Complex tools with many parameters or behaviors need more documentation. Simple tools need less. This dimension scales expectations accordingly.

Parameters4/5

Does the description clarify parameter syntax, constraints, interactions, or defaults beyond what the schema provides?

The tool has 0 parameters, and schema description coverage is 100% (since there are no parameters to describe). The description doesn't need to add parameter semantics, so a baseline of 4 is appropriate as it doesn't have to compensate for any gaps.

Input schemas describe structure but not intent. Descriptions should explain non-obvious parameter relationships and valid value ranges.

Purpose4/5

Does the description clearly state what the tool does and how it differs from similar tools?

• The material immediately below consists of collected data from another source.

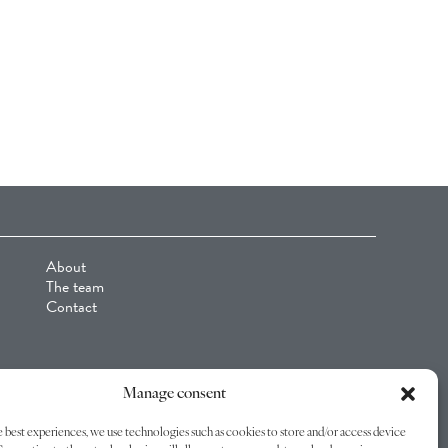
About
The team
Contact
Manage consent
 best experiences, we use technologies such as cookies to store and/or access device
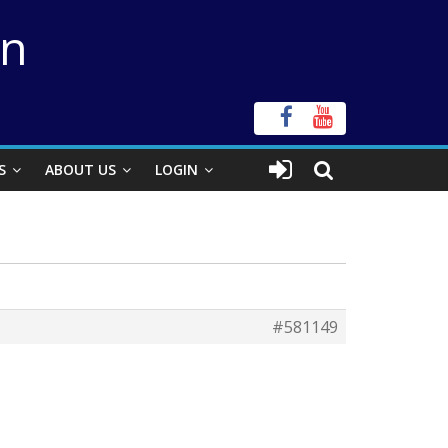
on
S
ABOUT US
LOGIN
#581149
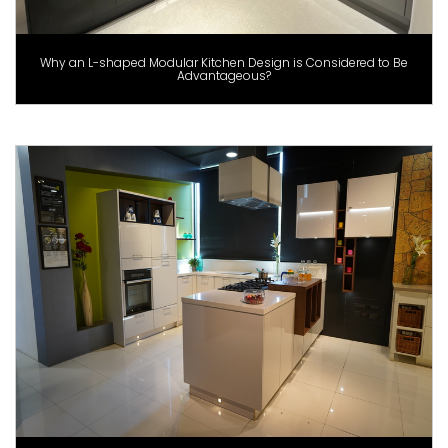
Why an L-shaped Modular Kitchen Design is Considered to Be
Advantageous?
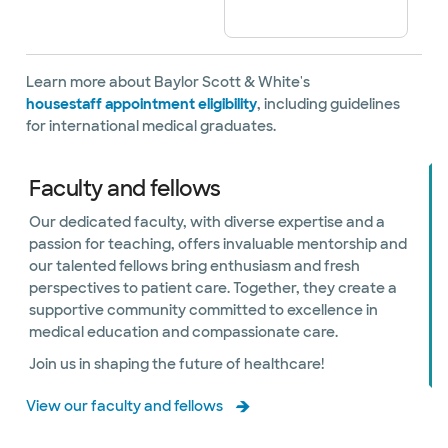
Learn more about Baylor Scott & White's
housestaff appointment eligibility
, including guidelines
for international medical graduates.
Faculty and fellows
Our dedicated faculty, with diverse expertise and a
passion for teaching, offers invaluable mentorship and
our talented fellows bring enthusiasm and fresh
perspectives to patient care. Together, they create a
supportive community committed to excellence in
medical education and compassionate care.
Join us in shaping the future of healthcare!
View our faculty and fellows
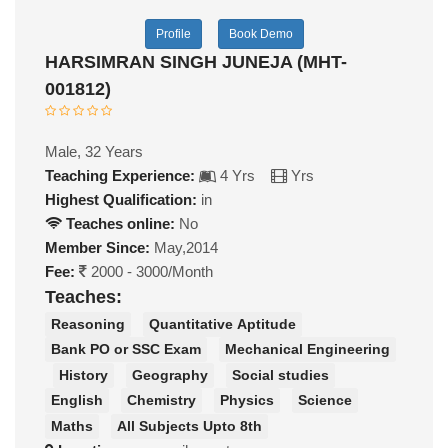
Profile
Book Demo
HARSIMRAN SINGH JUNEJA (MHT-
001812)
Male, 32 Years
Teaching Experience:
4 Yrs
Yrs
Highest Qualification:
in
Teaches online:
No
Member Since:
May,2014
Fee:
2000 - 3000/Month
Teaches:
Reasoning
Quantitative Aptitude
Bank PO or SSC Exam
Mechanical Engineering
History
Geography
Social studies
English
Chemistry
Physics
Science
Maths
All Subjects Upto 8th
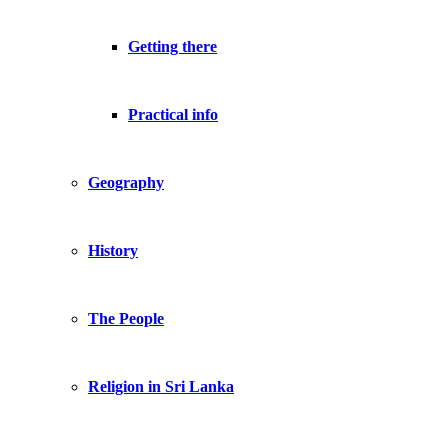
Getting there
Practical info
Geography
History
The People
Religion in Sri Lanka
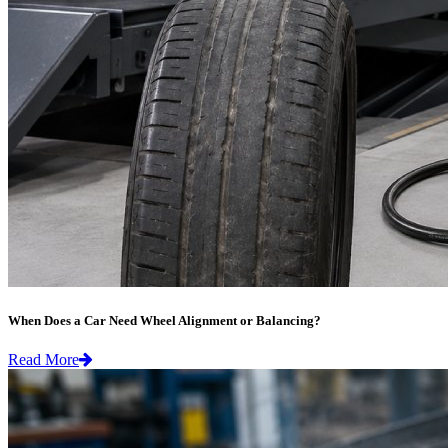
When Does a Car Need Wheel Alignment or Balancing?
Read More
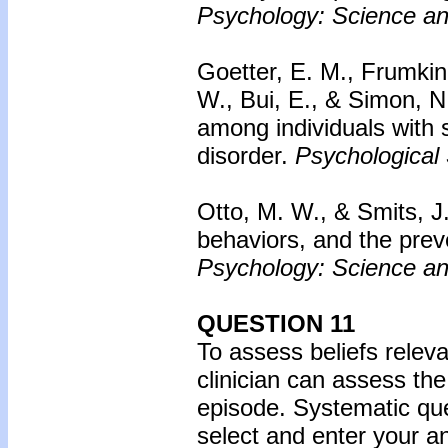
Psychology: Science an
Goetter, E. M., Frumkin,
W., Bui, E., & Simon, N
among individuals with 
disorder.
Psychological 
Otto, M. W., & Smits, J. 
behaviors, and the prev
Psychology: Science an
QUESTION 11
To assess beliefs releva
clinician can assess the
episode. Systematic que
select and enter your 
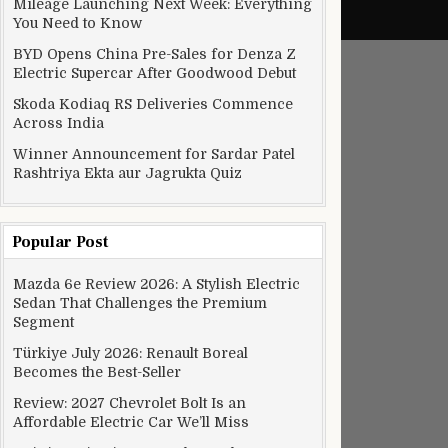
Mileage Launching Next Week: Everything
You Need to Know
BYD Opens China Pre-Sales for Denza Z
Electric Supercar After Goodwood Debut
Skoda Kodiaq RS Deliveries Commence
Across India
Winner Announcement for Sardar Patel
Rashtriya Ekta aur Jagrukta Quiz
Popular Post
Mazda 6e Review 2026: A Stylish Electric
Sedan That Challenges the Premium
Segment
Türkiye July 2026: Renault Boreal
Becomes the Best-Seller
Review: 2027 Chevrolet Bolt Is an
Affordable Electric Car We’ll Miss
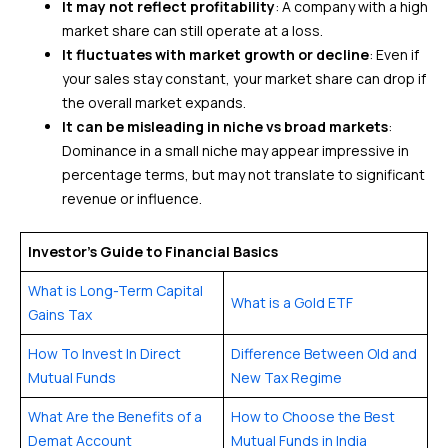
It may not reflect profitability
: A company with a high
market share can still operate at a loss.
It fluctuates with market growth or decline
: Even if
your sales stay constant, your market share can drop if
the overall market expands.
It can be misleading in niche vs broad markets
:
Dominance in a small niche may appear impressive in
percentage terms, but may not translate to significant
revenue or influence.
Investor’s Guide to Financial Basics
What is Long-Term Capital
What is a Gold ETF
Gains Tax
How To Invest In Direct
Difference Between Old and
Mutual Funds
New Tax Regime
What Are the Benefits of a
How to Choose the Best
Demat Account
Mutual Funds in India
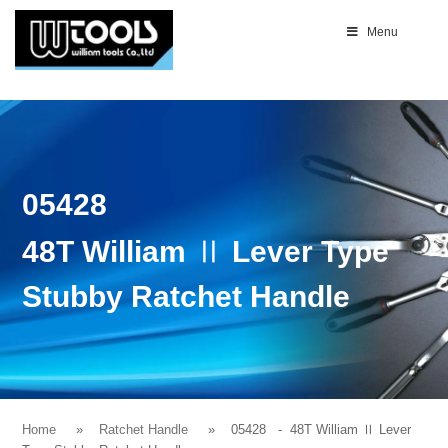
Menu
05428
48T William Ⅱ Lever Type
Stubby Ratchet Handle
Home
Ratchet Handle
05428
- 48T William Ⅱ Lever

The description clearly states the action ('Get') and the specific resources ('the three inbox projects'), listing them explicitly: Inbox, Brian inbox - per Becky, and Becky inbox - per Brian. It distinguishes from siblings like 'get_becky_shared_projects' or 'get_brian_only_projects' by focusing on inbox projects, though it doesn't explicitly contrast with them.

Agents choose between tools based on descriptions. A clear purpose with a specific verb and resource helps agents select the right tool.

Usage Guidelines2/5

Does the description explain when to use this tool, when not to, or what alternatives exist?

The description provides no guidance on when to use this tool versus alternatives. It doesn't mention prerequisites, context (e.g., for inbox management vs. other project types), or exclusions, leaving the agent to infer usage from the name and sibling tools alone.

Agents often have multiple tools that could apply. Explicit usage guidance like "use X instead of Y when Z" prevents misuse.